Anna Reid is a journalist and author and former Ukraine correspondent at the Economist. She began with a quote from a thirty year woman trapped in Leningrad during the siege “there’s a corpse for every family..altogether the library has lost at least 100 people…what saves you is bestial indifference to human suffering”.
Three quarters of a million civilians died of starvation or a related illness, or over a quarter of the population.
Germany invaded the USSR in June 1941 taking the Red Army completely by surprise. Their advance was swift. By September 8 they reached Leningrad. No food stocks had been made nor evacuation plans laid. The city fathers were in disarray.
The siege began. A month’s worth of food was all the city had. Health problems set in as a result of poor diet, gum disease, scurvy and oedema. By November people were collapsing in the street.
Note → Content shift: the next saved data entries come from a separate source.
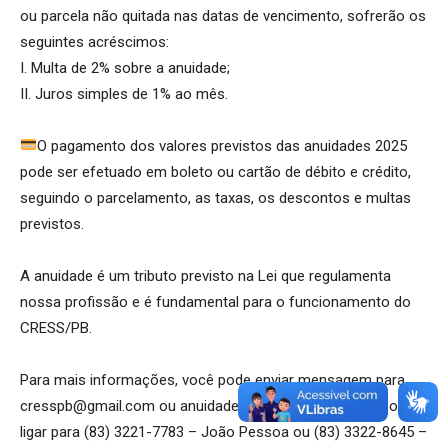
ou parcela não quitada nas datas de vencimento, sofrerão os
seguintes acréscimos:
I. Multa de 2% sobre a anuidade;
II. Juros simples de 1% ao mês.
O pagamento dos valores previstos das anuidades 2025
pode ser efetuado em boleto ou cartão de débito e crédito,
seguindo o parcelamento, as taxas, os descontos e multas
previstos.
A anuidade é um tributo previsto na Lei que regulamenta
nossa profissão e é fundamental para o funcionamento do
CRESS/PB.
Para mais informações, você pode enviar mensagem para
cresspb@gmail.com ou anuidadescresspb@gmail.com, ou
ligar para (83) 3221-7783 – João Pessoa ou (83) 3322-8645 –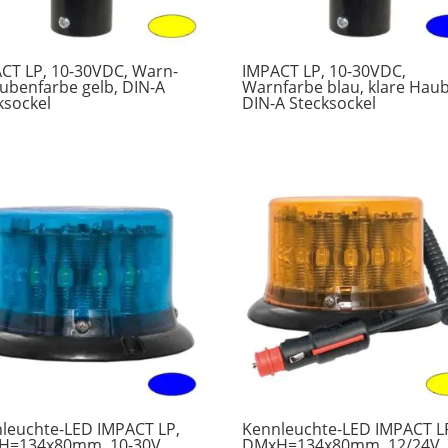
CT LP, 10-30VDC, Warn-
IMPACT LP, 10-30VDC,
ubenfarbe gelb, DIN-A
Warnfarbe blau, klare Haub
ksockel
DIN-A Stecksockel
leuchte-LED IMPACT LP,
Kennleuchte-LED IMPACT L
H=134x80mm, 10-30V,
DMxH=134x80mm, 12/24V,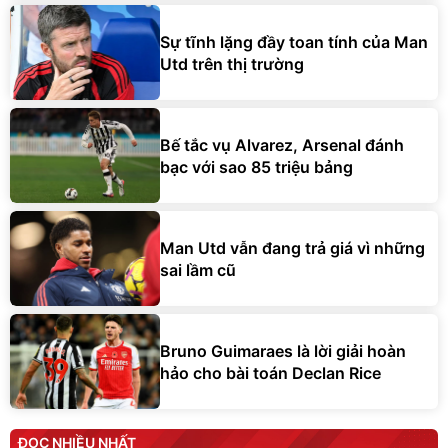
Sự tĩnh lặng đầy toan tính của Man
Utd trên thị trường
Bế tắc vụ Alvarez, Arsenal đánh
bạc với sao 85 triệu bảng
Man Utd vẫn đang trả giá vì những
sai lầm cũ
Bruno Guimaraes là lời giải hoàn
hảo cho bài toán Declan Rice
ĐỌC NHIỀU NHẤT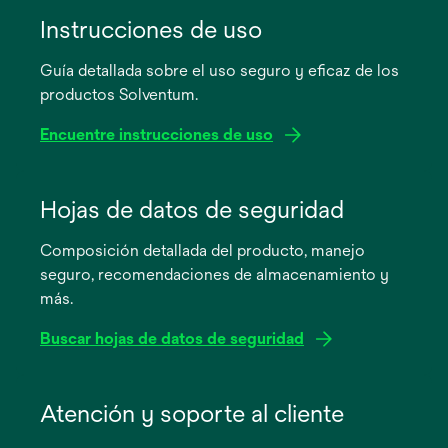
Instrucciones de uso
Guía detallada sobre el uso seguro y eficaz de los
productos Solventum.
Encuentre instrucciones de uso
se
abre
Hojas de datos de seguridad
en
Composición detallada del producto, manejo
una
seguro, recomendaciones de almacenamiento y
pestaña
más.
nueva
Buscar hojas de datos de seguridad
se
abre
Atención y soporte al cliente
en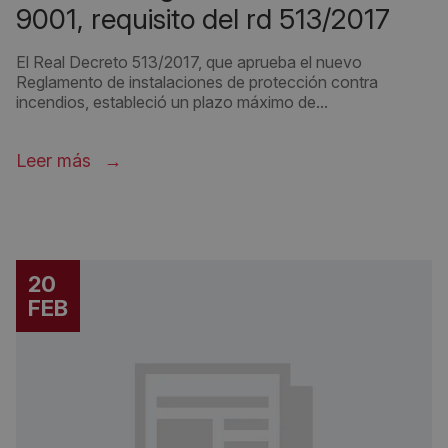
9001, requisito del rd 513/2017
El Real Decreto 513/2017, que aprueba el nuevo
Reglamento de instalaciones de protección contra
incendios, estableció un plazo máximo de...
Leer más
20
FEB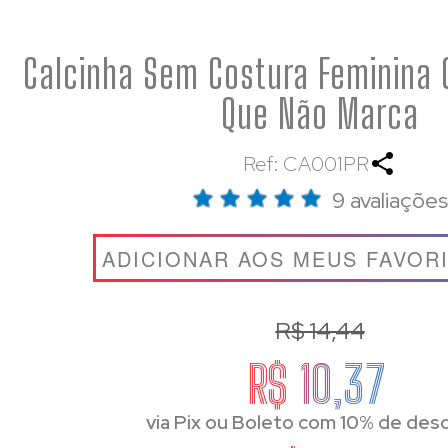
Calcinha Sem Costura Feminina 
Que Não Marca
Ref: CA001PR
9 avaliações
ADICIONAR AOS MEUS FAVOR
R$ 14,44
R$ 10,37
via Pix ou Boleto com 10% de des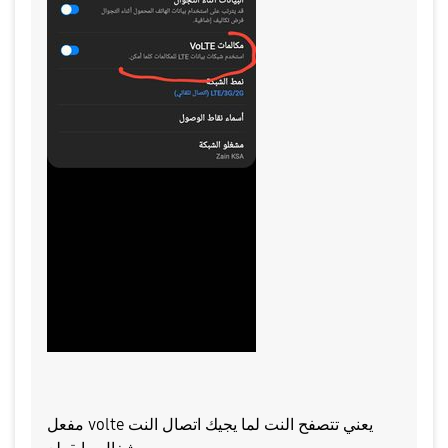
مفعل volte يعني تتصفح النت لما يجيك اتصال النت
Fuel also ran low. Normal life collapsed. There was no sewerage. Public transport ceased and the snow arrived. As the winter progressed the death toll rose from 11,000 in November to 100,000 in January. Corpses were left where the died. Doorways and abandoned trams were filled with the dead.
Temperatures dropped to minus 40. People queued from 3am until lunchtime for 125 grams of bread. Forced abandonment became commonplace, people who secured permits to leave did so leaving family members to face certain death.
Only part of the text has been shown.